Last week we heard a story about a young man who 3D-printed a prosthetic hand for a young family friend who is missing fingers on one hand. Using a local library 3D printer, 16-year-old Mason Wilde was able to provide a custom prosthetic, all for free, by downloading plans on Thingiverse.

Thingiverse is an online community and sharing space hosted by the 3D printing company Makerbot. It’s a place to share electronic blueprints of pretty much anything that can be printed with a 3D printer, from toy figurines to birdhouses. And all the designs are open source and free, which is how Wilde was able to customize a working prosthetic for his 9-year-old family friend, Matthew.

Many of the thousands of designs on Thingiverse are just for fun, and some are just a bit impractical.

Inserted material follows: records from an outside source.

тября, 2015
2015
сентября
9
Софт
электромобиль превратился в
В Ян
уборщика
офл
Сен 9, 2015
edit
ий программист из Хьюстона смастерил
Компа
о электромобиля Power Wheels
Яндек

Others, though, are incredibly innovative, and incredibly useful, designs that could change the way so many of us live. Here’s five awesome and useful designs found on Thingiverse:

1.       3D printable bottle and screw cap – It’s exactly what it sounds like. While it may be the simplest design on this list, it may be the most practical too.

2.       Crossfire 2 – Crossfire 2 is a design for a DIY drone. You can 3D print all of the necessary frame pieces and necessary attachments for free. Of course you’ll have to supply a motor and camera. A nice alternative to most drones that cost at least four figures.

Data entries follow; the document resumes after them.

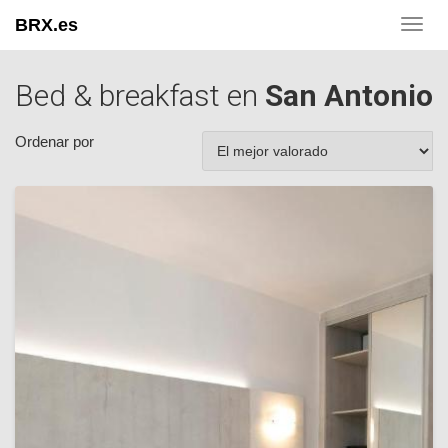
BRX.es
Toggl
navig
Bed & breakfast en
San Antonio
Ordenar por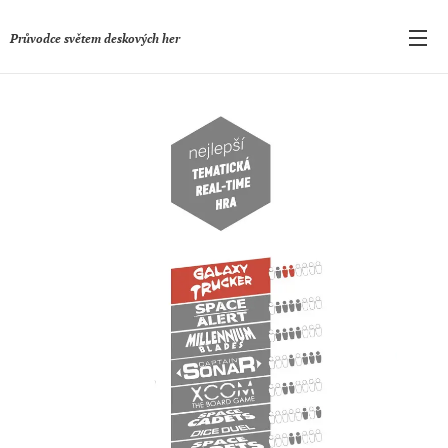
Průvodce světem deskových her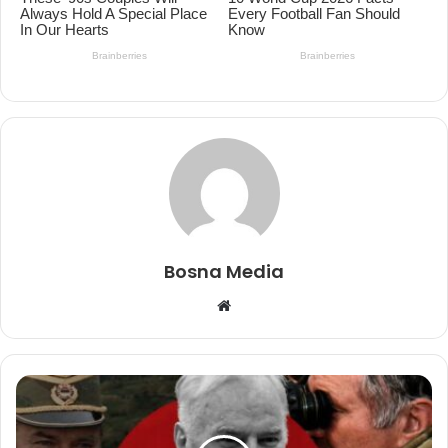
Bosna Media
Website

3.       Left hand robot InMoov – InMoov is an animatronic, controllable robot hand. It’s a great combination of 3D printing tech and robotic tech. While maybe not practical in its current form, projects like InMoov are the first generation of fully functional DIY animatronics. Promising for filmmakers, robot-makers and creepy animatronics enthusiasts everywhere. InMoov has a whole catalog of animatronics and animatronics accessories.

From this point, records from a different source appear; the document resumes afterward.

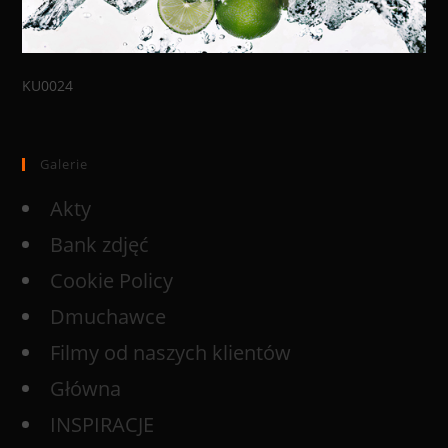
KU0024
Galerie
Akty
Bank zdjęć
Cookie Policy
Dmuchawce
Filmy od naszych klientów
Główna
INSPIRACJE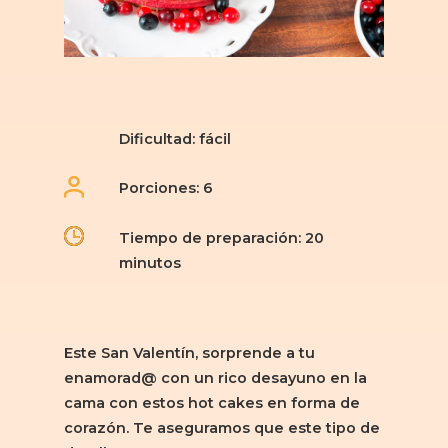
Dificultad: fácil
Porciones: 6
Tiempo de preparación: 20
minutos
Este San Valentín, sorprende a tu
enamorad@ con un rico desayuno en la
cama con estos hot cakes en forma de
corazón. Te aseguramos que este tipo de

4.       Bird Feeder – A bird feeder: how simple, right? But who doesn’t want a mini-ecosystem thriving in their backyard? This bird feeder may be one of the great 3D printing projects that can actually compel you to get outside and away from your computer. It’s also one of the only 3D printing projects that might get your grandfather interested in computers.

5.       Buckle – You know those plastic buckles on your backpack or suitcase you’re always breaking? Well, with a 3D printer and these blueprints from Proto3000 you can print yourself a brand new one, or a few, or as many as you want.